Too much of a good thing? | University Challenged

The administrative class in UK higher education is bloated, overpaid and arrogant

This article is taken from the April 2025 issue of The Critic. To get the full magazine why not subscribe? Right now we’re offering five issues for just £10.


Every week, another funding crisis for our poor universities. The causes are multiple, but it’s always one that provokes the most anger from employees: bureaucratic mismanagement. Without question, the administrative class in UK higher education is bloated, overpaid, short-termist, arrogant and constitutionally antithetical to the very spirit of the university.
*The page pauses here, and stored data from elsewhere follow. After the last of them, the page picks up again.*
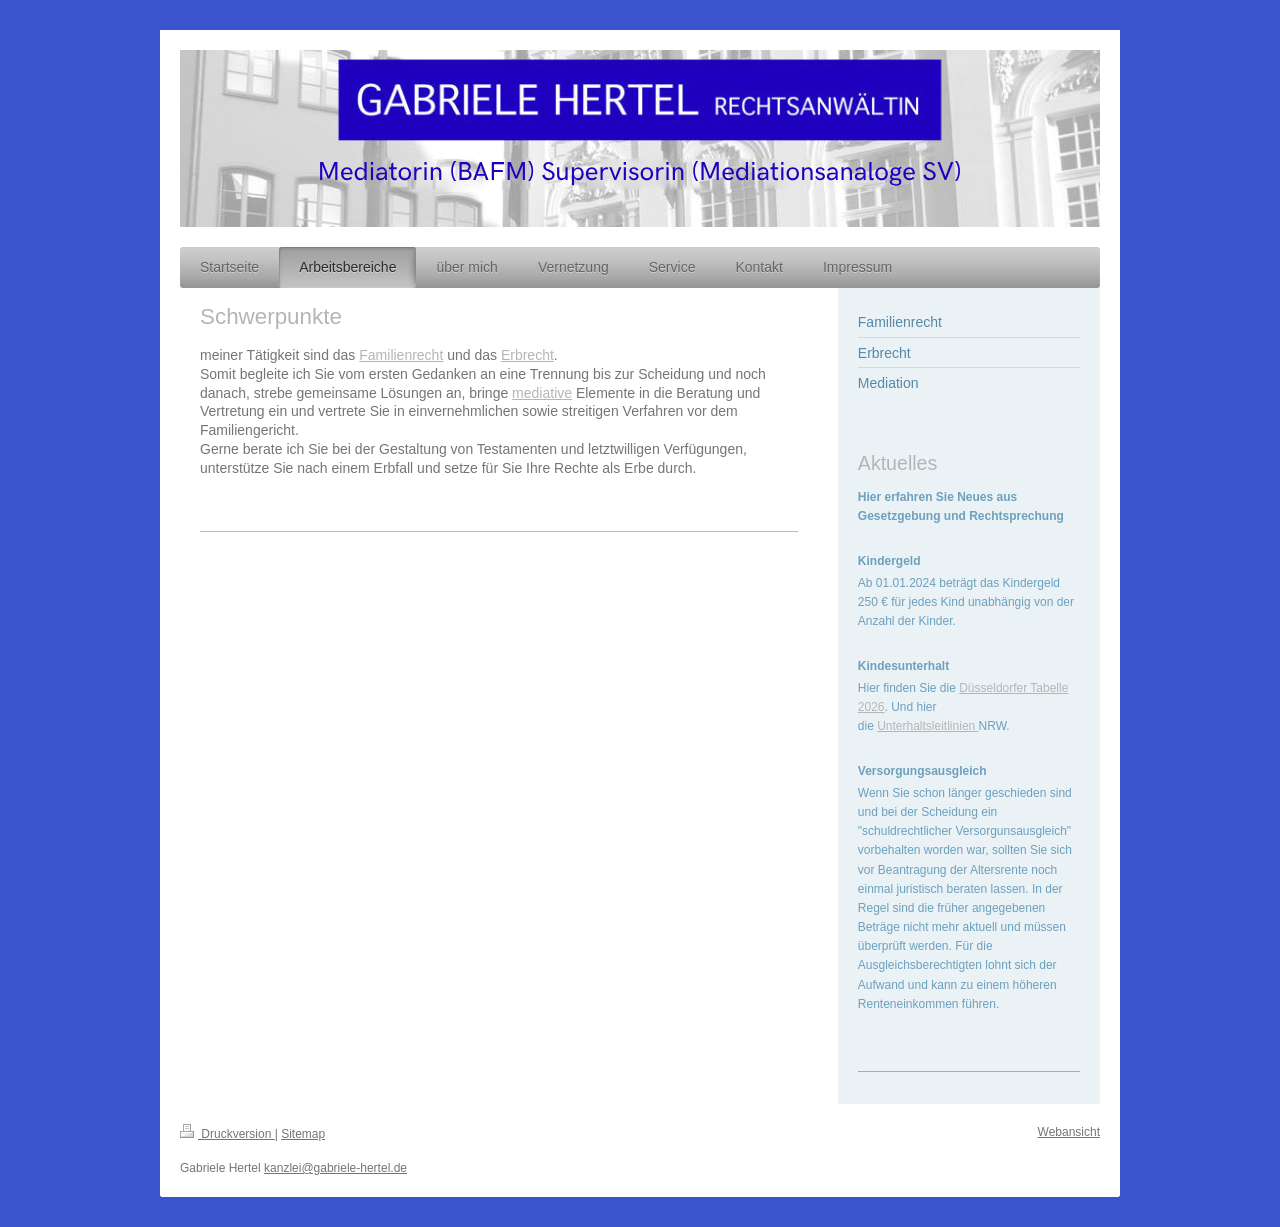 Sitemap (303, 1134)
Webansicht (1069, 1132)
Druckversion (227, 1134)
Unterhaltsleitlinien (927, 726)
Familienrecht (401, 355)
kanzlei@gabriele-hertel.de (335, 1168)
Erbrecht (527, 355)
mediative (542, 393) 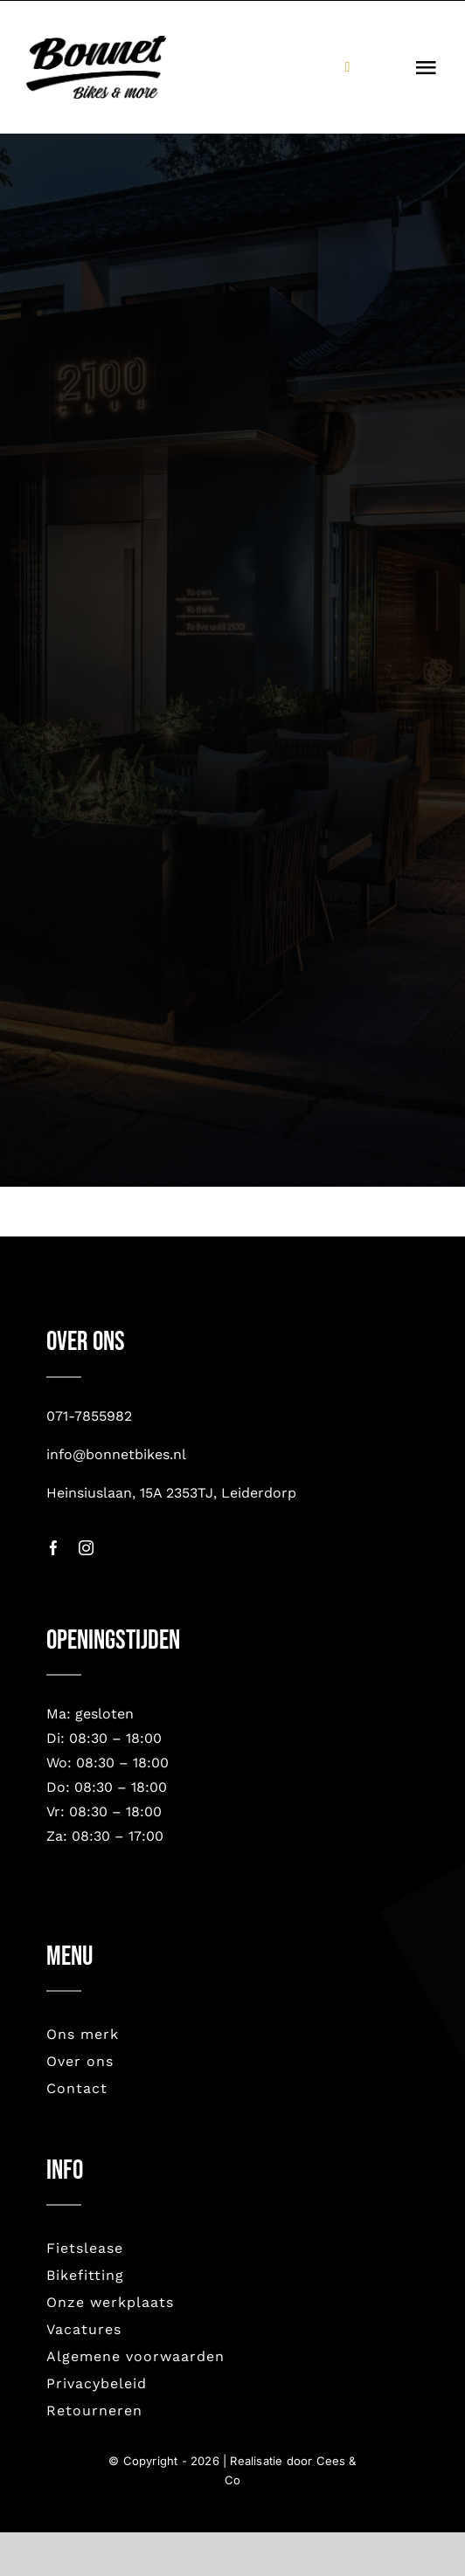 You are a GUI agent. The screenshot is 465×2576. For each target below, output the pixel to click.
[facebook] (53, 1547)
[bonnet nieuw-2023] (96, 44)
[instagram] (86, 1547)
So there is plenty to rail against.

However, the whole ecosystem is in turmoil. UK universities employ 206,000 academic and 246,000 non-academic staff to serve nearly three million students. Yet we see rolling news of cost-cutting mergers, compulsory redundancies, voluntary retirements and inconsequential strike action. The ever-strident if increasingly self-destructive University and College Union (UCU) claims that higher education is in “unprecedented crisis”, forecasting that 10,000 posts will be lost this academic year.

Maybe. But every protester deserves commendation for managing to close their eyes and ears to the elephant in the room, who trumpets a very simple question: how many universities should the UK have? At present, we are in the perverse scenario of regarding the current number (166) as Goldilocksian perfection, neither too high nor too low: any downscaling or closure of an institution is, it follows, pure sacrilege.
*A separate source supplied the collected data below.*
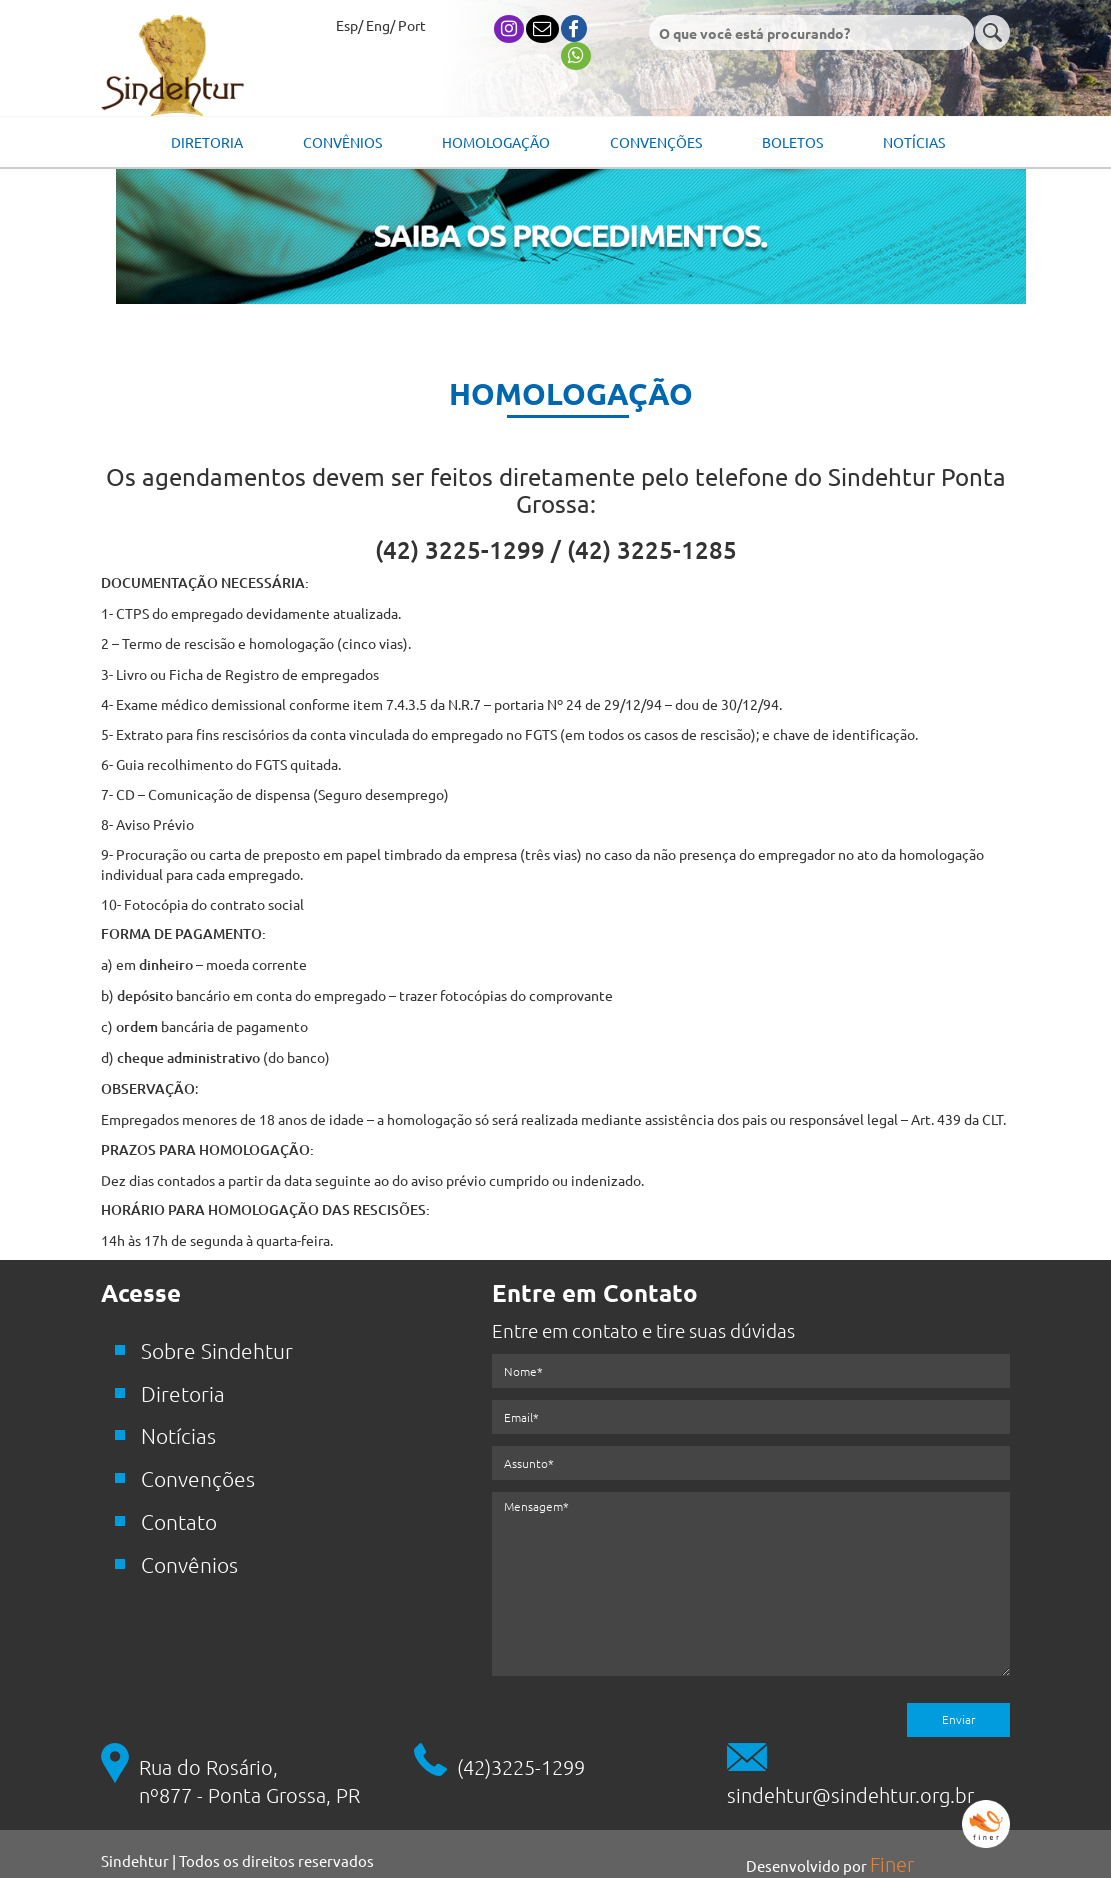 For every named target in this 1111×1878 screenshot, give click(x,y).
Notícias (914, 142)
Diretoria (207, 142)
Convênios (342, 142)
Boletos (792, 142)
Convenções (656, 142)
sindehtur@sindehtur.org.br (850, 1795)
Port (412, 25)
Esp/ (349, 25)
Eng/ (380, 25)
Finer (892, 1864)
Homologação (496, 142)
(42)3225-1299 (521, 1767)
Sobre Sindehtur (217, 1350)
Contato (179, 1521)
How, though, can we address the grim financial reality of the university sector without considering the raw matter of student input and output? To what degree does supply correlate with demand, and to what degree does the public outside academia value a degree, of which nearly a million are awarded in Britain every year?

It took almost 20 years for Tony Blair’s fever dream to become reality

Some more numbers, then. In 1994, 271,000 British students were accepted into universities via UCAS; come 2020, that figure was 570,000, and has plateaued since. It took almost 20 years for Tony Blair’s fever dream that 50 per cent of young Britons enter higher education to become reality, in 2017. Now the figure for under 25s is 58 per cent — appreciably higher than in the United States (43 per cent), Germany (49 per cent) and Italy (50 per cent), although we are outperformed — if that’s the mot juste — by Spain (64 per cent) and Greece (69 per cent). Overseas students have of course supercharged the sector’s growth. Over the last three decades their number has risen almost fourfold: more than a quarter of UK undergraduates are now from overseas, and on postgraduate courses more than half.
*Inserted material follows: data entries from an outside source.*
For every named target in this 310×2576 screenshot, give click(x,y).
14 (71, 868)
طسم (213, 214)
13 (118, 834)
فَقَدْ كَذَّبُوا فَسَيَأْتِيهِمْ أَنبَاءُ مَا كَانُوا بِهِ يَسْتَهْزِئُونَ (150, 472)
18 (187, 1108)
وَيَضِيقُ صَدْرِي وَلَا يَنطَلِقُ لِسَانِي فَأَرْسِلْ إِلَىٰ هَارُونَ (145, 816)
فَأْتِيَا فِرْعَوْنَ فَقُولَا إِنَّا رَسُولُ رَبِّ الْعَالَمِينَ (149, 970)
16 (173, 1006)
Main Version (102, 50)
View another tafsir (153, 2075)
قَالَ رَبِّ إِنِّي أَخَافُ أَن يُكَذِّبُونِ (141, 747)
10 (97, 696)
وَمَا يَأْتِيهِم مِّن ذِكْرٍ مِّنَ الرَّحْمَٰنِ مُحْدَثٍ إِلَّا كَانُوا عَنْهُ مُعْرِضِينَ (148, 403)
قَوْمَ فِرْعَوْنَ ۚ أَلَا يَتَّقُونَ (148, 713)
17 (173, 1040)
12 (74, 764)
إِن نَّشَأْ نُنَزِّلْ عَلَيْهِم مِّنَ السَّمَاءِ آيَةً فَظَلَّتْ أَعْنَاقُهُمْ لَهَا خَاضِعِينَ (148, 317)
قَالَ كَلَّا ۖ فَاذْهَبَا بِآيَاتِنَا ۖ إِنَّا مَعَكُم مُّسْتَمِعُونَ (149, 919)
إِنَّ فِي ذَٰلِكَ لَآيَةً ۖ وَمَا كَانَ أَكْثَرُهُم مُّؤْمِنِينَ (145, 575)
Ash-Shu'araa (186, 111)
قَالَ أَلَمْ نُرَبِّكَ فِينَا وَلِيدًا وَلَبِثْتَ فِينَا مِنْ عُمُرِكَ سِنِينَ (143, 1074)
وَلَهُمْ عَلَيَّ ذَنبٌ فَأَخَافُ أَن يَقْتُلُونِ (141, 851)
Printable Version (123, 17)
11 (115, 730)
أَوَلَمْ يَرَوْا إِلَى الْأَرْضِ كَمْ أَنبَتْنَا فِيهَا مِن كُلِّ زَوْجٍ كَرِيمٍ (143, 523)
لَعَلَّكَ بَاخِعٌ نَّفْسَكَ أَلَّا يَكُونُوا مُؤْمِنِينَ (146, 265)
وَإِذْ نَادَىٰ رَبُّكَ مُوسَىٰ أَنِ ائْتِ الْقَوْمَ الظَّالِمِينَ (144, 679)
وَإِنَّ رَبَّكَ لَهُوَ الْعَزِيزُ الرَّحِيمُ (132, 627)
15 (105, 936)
The phenomenon is comparatively recent. Everybody knows that England refused to let a third university thrive for more than six centuries — until the 1820s. But the pace of change over the last few generations is less well known. In 1952, there were 19 universities; by 1982, 45; dramatic changes of policy in 1992 raised that number to 89; in 2012, we had 127 universities, and now 147 — or rather, if all degree-awarding institutions are taken in, the blessed 166.

Public support, or indeed employer eagerness, for this stark growth remains unclear. It has certainly been too rapid for the public to comprehend: what does the Clapham Omnibus know of the activity or location of, say, Arden (2015), Ravensbourne (2018), Hartpury (2018) or BIMM (2022)? More importantly, if taxpayers don’t know what universities exist, and those in power can’t explain why they do, how can we start any serious conversation about what needs defending most in higher education?